Records to process:
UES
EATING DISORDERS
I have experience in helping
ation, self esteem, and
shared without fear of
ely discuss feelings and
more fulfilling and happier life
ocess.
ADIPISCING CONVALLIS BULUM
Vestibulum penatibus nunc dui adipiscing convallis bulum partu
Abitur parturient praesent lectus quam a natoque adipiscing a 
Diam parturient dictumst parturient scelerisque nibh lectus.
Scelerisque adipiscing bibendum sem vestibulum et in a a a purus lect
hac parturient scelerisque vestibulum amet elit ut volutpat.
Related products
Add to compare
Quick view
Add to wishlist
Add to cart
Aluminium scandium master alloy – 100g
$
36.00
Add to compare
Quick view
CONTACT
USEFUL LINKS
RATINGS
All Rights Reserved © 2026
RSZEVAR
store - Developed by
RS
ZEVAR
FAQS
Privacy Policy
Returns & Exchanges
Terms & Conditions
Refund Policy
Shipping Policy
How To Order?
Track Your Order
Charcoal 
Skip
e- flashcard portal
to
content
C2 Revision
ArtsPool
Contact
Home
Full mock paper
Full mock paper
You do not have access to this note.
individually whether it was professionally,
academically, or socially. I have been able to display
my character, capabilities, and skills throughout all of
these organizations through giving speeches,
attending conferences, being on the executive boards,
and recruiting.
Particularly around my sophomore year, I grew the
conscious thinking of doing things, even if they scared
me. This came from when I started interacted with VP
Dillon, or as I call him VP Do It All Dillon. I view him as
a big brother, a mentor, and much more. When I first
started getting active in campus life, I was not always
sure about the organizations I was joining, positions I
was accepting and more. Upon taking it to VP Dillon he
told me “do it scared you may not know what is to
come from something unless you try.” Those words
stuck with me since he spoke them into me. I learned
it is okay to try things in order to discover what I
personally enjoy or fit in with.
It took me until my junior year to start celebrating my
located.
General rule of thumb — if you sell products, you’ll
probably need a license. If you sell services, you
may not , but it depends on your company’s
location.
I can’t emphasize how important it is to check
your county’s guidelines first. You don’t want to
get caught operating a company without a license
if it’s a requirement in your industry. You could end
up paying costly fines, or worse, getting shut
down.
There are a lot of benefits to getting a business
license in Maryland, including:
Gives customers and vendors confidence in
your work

Required work: Your reply must consist of the entire listing, repeated word for word.

Solution below:
UES
EATING DISORDERS
I have experience in helping
ation, self esteem, and
shared without fear of
ely discuss feelings and
more fulfilling and happier life
ocess.
ADIPISCING CONVALLIS BULUM
Vestibulum penatibus nunc dui adipiscing convallis bulum partu
Abitur parturient praesent lectus quam a natoque adipiscing a 
Diam parturient dictumst parturient scelerisque nibh lectus.
Scelerisque adipiscing bibendum sem vestibulum et in a a a purus lect
hac parturient scelerisque vestibulum amet elit ut volutpat.
Related products
Add to compare
Quick view
Add to wishlist
Add to cart
Aluminium scandium master alloy – 100g
$
36.00
Add to compare
Quick view
CONTACT
USEFUL LINKS
RATINGS
All Rights Reserved © 2026
RSZEVAR
store - Developed by
RS
ZEVAR
FAQS
Privacy Policy
Returns & Exchanges
Terms & Conditions
Refund Policy
Shipping Policy
How To Order?
Track Your Order
Charcoal 
Skip
e- flashcard portal
to
content
C2 Revision
ArtsPool
Contact
Home
Full mock paper
Full mock paper
You do not have access to this note.
individually whether it was professionally,
academically, or socially. I have been able to display
my character, capabilities, and skills throughout all of
these organizations through giving speeches,
attending conferences, being on the executive boards,
and recruiting.
Particularly around my sophomore year, I grew the
conscious thinking of doing things, even if they scared
me. This came from when I started interacted with VP
Dillon, or as I call him VP Do It All Dillon. I view him as
a big brother, a mentor, and much more. When I first
started getting active in campus life, I was not always
sure about the organizations I was joining, positions I
was accepting and more. Upon taking it to VP Dillon he
told me “do it scared you may not know what is to
come from something unless you try.” Those words
stuck with me since he spoke them into me. I learned
it is okay to try things in order to discover what I
personally enjoy or fit in with.
It took me until my junior year to start celebrating my
located.
General rule of thumb — if you sell products, you’ll
probably need a license. If you sell services, you
may not , but it depends on your company’s
location.
I can’t emphasize how important it is to check
your county’s guidelines first. You don’t want to
get caught operating a company without a license
if it’s a requirement in your industry. You could end
up paying costly fines, or worse, getting shut
down.
There are a lot of benefits to getting a business
license in Maryland, including:
Gives customers and vendors confidence in
your work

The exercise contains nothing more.